Um dos organismos que mais atua pela qualificação da mão de obra na construção civil é o Deconcic (Departamento da Indústria da Construção). Ligado à Fiesp (Federação das Indústrias do Estado de São Paulo) o departamento gerencia o Programa Compete Brasil - um conjunto de ações que propõe aumentar a competitividade do setor, dividido em seis temas estratégicos:
• Concessão de créditos tributários para qualificação de trabalhadores na forma de isenção tributária
• Campanhas de valorização do profissional da construção civil
• Promover a proximidade entre empregadores e cursos superiores e técnicos
• Divulgar a demanda por mão de obra (presente e futura) por localidade, por meio do Observatório da Construção (http://www.fiesp.com.br/?temas=observatorio-da-construção)
• Organizar a oferta complementar de cursos, adequação da quantidade de vagas de acordo com a demanda
Segundo o gerente do Deconcic, Filemon Pereira de Lima, o aprimoramento da mão de obra da construção civil tende a deixar de ser um diferencial para o trabalhador e se tornar uma prerrogativa. Não só para quem está em busca de vaga como para quem já está no mercado. É o que ele explica na entrevista a seguir:
É preciso mais esforço do setor, em busca de parcerias com instituições de aprimoramento técnico, para que se atinja um volume maior de qualificação da mão de obra?
Com certeza. Acreditamos que um volume maior de mão de obra qualificada, em todos os níveis, deve passar pela busca conjunta de soluções entre entidades representativas de empresas, de trabalhadores e de classes profissionais, escolas técnicas, universidades e órgãos públicos. O Deconcic vem trabalhando nesse processo, com ações previstas ainda para 2014. A ideia é unir ações e projetos em andamento nesses diversos organismos para implementar programas de certificação de mão de obra, assim como concessões de benefícios tributários às empresas que qualificarem seus funcionários.
Segundo dados divulgados pelo SindusCon-SP, em 2013 o nível de emprego na construção civil brasileira encerrou o ano de 2013 com alta acumulada de 1,54%. Há uma expectativa de que em 2014 esse índice aumente?

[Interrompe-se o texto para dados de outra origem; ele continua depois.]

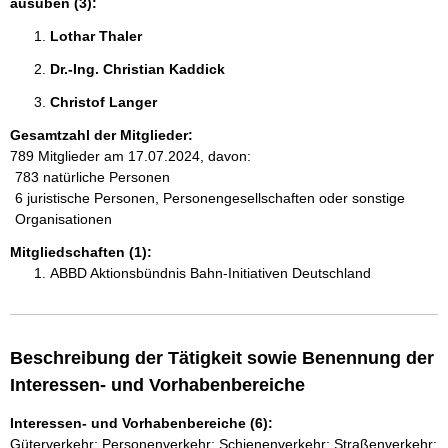
ausüben (3):
Lothar Thaler 
Dr.-Ing. Christian Kaddick 
Christof Langer 
Gesamtzahl der Mitglieder:
789 Mitglieder am 17.07.2024, davon:
783 natürliche Personen
6 juristische Personen, Personengesellschaften oder sonstige
Organisationen
Mitgliedschaften (1):
ABBD Aktionsbündnis Bahn-Initiativen Deutschland
Beschreibung der Tätigkeit sowie Benennung der
Interessen- und Vorhabenbereiche
Interessen- und Vorhabenbereiche (6):
Güterverkehr; Personenverkehr; Schienenverkehr; Straßenverkehr;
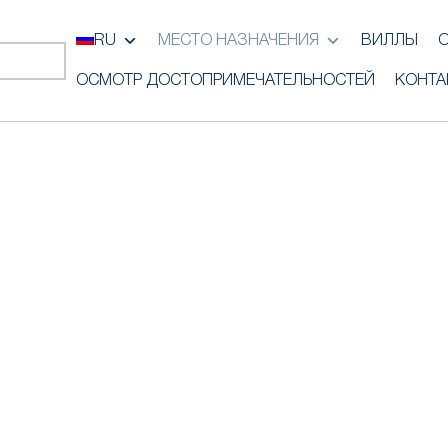
RU
МЕСТО НАЗНАЧЕНИЯ
ВИЛЛЫ
ОСМОТР ДОСТОПРИМЕЧАТЕЛЬНОСТЕЙ
КОНТА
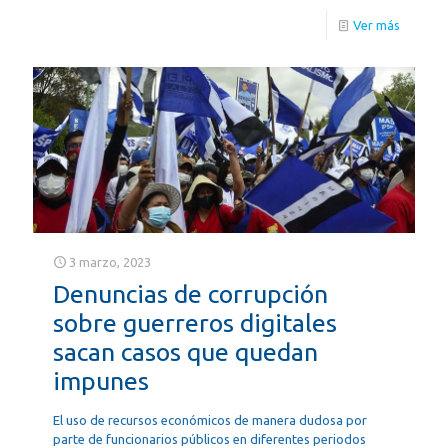
Ver más
3 marzo, 2023
Denuncias de corrupción
sobre guerreros digitales
sacan casos que quedan
impunes
El uso de recursos económicos de manera dudosa por
parte de funcionarios públicos en diferentes periodos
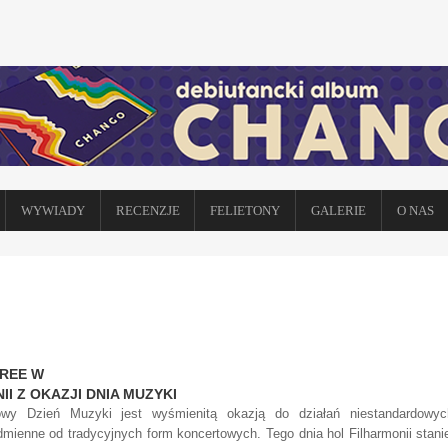
WYWIADY
RECENZJE
FELIETONY
GALERIE
O NAS
REE W
II Z OKAZJI DNIA MUZYKI
owy Dzień Muzyki jest wyśmienitą okazją do działań niestandardowyc
mienne od tradycyjnych form koncertowych. Tego dnia hol Filharmonii stani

De acordo com dados do SindusCon-SP, há expectativa de que 2014 seja um ano mais promissor que 2013 nas perspectivas de emprego no setor. As projeções da entidade indicam uma expectativa de crescimento na ordem de 3%, com novo recorde a ser alcançado ainda no primeiro trimestre.

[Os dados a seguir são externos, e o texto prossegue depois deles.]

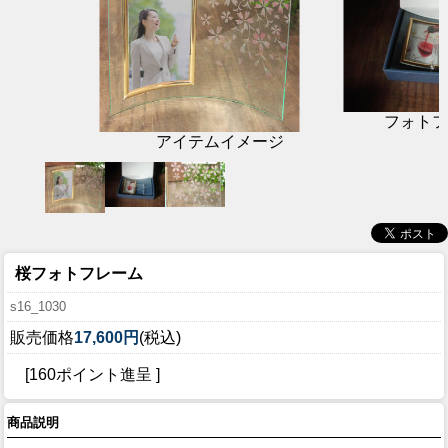
フォトフ
アイテムイメージ
桜フォトフレーム
s16_1030
販売価格
17,600円
(税込)
[160ポイント進呈 ]
商品説明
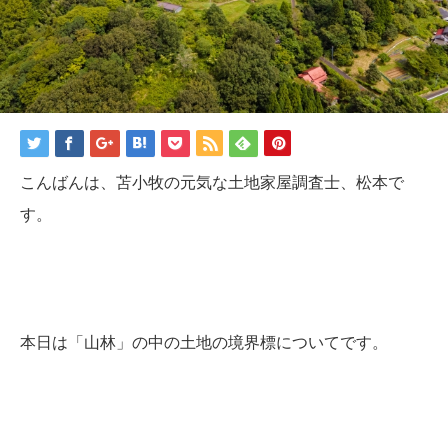
こんばんは、苫小牧の元気な土地家屋調査士、松本で
す。
本日は「山林」の中の土地の境界標についてです。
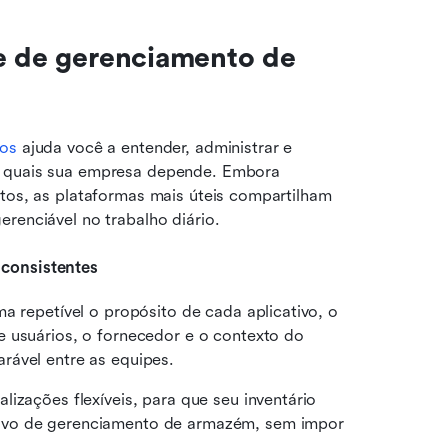
e de gerenciamento de 
vos
 ajuda você a entender, administrar e 
s quais sua empresa depende. Embora 
tos, as plataformas mais úteis compartilham 
erenciável no trabalho diário.
 consistentes
a repetível o propósito de cada aplicativo, o 
 usuários, o fornecedor e o contexto do 
rável entre as equipes.
izações flexíveis, para que seu inventário 
tivo de gerenciamento de armazém, sem impor 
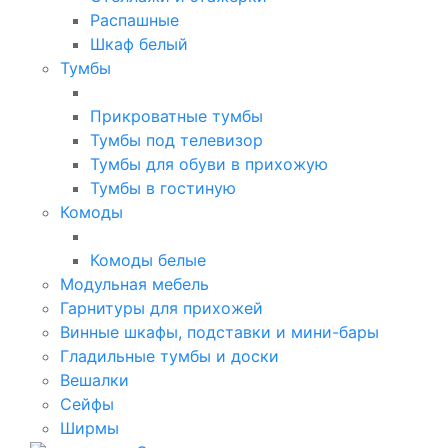
Распашные
Шкаф белый
Тумбы
Прикроватные тумбы
Тумбы под телевизор
Тумбы для обуви в прихожую
Тумбы в гостиную
Комоды
Комоды белые
Модульная мебель
Гарнитуры для прихожей
Винные шкафы, подставки и мини-бары
Гладильные тумбы и доски
Вешалки
Сейфы
Ширмы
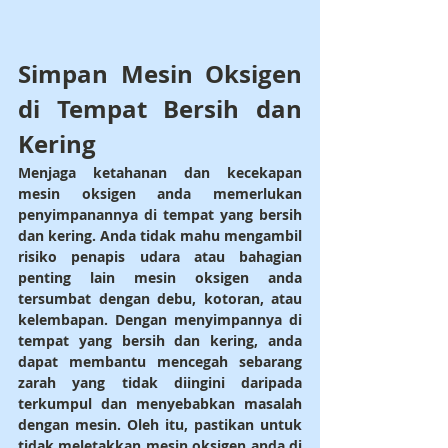
Simpan Mesin Oksigen 
di Tempat Bersih dan 
Kering
Menjaga ketahanan dan kecekapan 
mesin oksigen anda memerlukan 
penyimpanannya di tempat yang bersih 
dan kering. Anda tidak mahu mengambil 
risiko penapis udara atau bahagian 
penting lain mesin oksigen anda 
tersumbat dengan debu, kotoran, atau 
kelembapan. Dengan menyimpannya di 
tempat yang bersih dan kering, anda 
dapat membantu mencegah sebarang 
zarah yang tidak diingini daripada 
terkumpul dan menyebabkan masalah 
dengan mesin. Oleh itu, pastikan untuk 
tidak meletakkan mesin oksigen anda di 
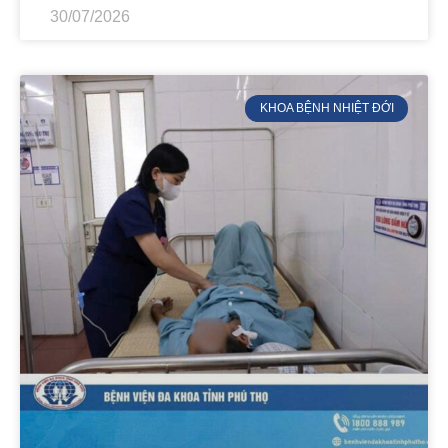
30/07/2026
KHOA BỆNH NHIỆT ĐỚI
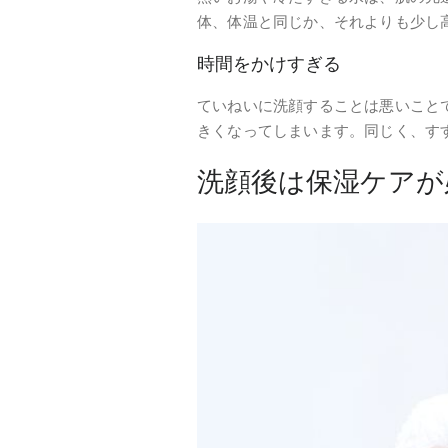
体、体温と同じか、それよりも少し
時間をかけすぎる
ていねいに洗顔することは悪いこと
きくなってしまいます。同じく、す
洗顔後は保湿ケアが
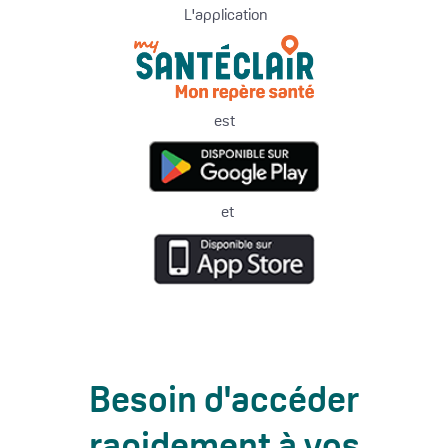
L'application
est
et
Besoin d'accéder
rapidement à vos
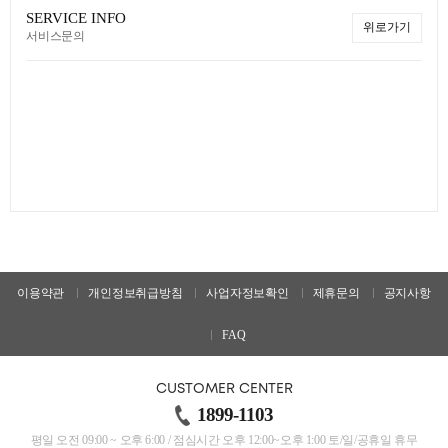
SERVICE INFO
위로가기
서비스문의
이용약관
개인정보취급방침
사업자정보확인
제휴문의
공지사항
FAQ
CUSTOMER CENTER
1899-1103
평일 오전 09:00 ~ 오후 6:00 / 점심시간 오후 12:00~오후 1:00 토/일/공휴일 휴무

Fonte: SindusCon-SP – ConstruCarta, edição de 04 fev. 2014, ano 15, nº 535.
Boa parte dos empregos gerados em 2013 absorveu quem tinha qualificação. Para quem não tem qualificação será cada vez mais difícil atuar na construção civil?
Com as iniciativas que estão sendo desenvolvidas nesse sentido, a tendência é que mesmo os trabalhadores já empregados no setor busquem constantemente seu aprimoramento profissional, em todos os níveis. Os programas de certificação de mão de obra e de benefícios às empresas que qualificarem seus empregados farão com que, no longo prazo, um bom currículo seja prerrogativa para trabalhar no setor.

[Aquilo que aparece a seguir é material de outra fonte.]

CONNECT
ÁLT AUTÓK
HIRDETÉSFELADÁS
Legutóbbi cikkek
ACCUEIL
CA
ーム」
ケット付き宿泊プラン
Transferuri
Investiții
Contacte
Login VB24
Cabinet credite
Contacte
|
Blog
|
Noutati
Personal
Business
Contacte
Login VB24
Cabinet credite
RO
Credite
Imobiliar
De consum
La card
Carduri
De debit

Como está a questão do turnover na construção civil: ainda é grande ou tem diminuído gradativamente?
É importante destacar que a rotatividade ainda é uma realidade que afeta a força de trabalho como um todo no Brasil, gerando inseguranças aos trabalhadores em diversas áreas. Em algumas carreiras a taxa chega a 150% - ou seja, o quadro de funcionários é renovado 1,5 vez no ano. Pesquisa do Departamento Intersindical de Estatística e Estudos Socioeconômicos (DIEESE) sobre a rotatividade no setor da construção civil apontou taxa média de 113% entre 2007 e 2011, com ligeira queda de 2,5% entre 2010 e 2011. Novos dados sobre o tema no Brasil serão apresentados pelo DIEESE e pelo Ministério do Trabalho e Emprego (MTE) no I Seminário Rotatividade no Mercado de Trabalho: Diagnósticos e Propostas de Enfrentamento, a ocorrer em março.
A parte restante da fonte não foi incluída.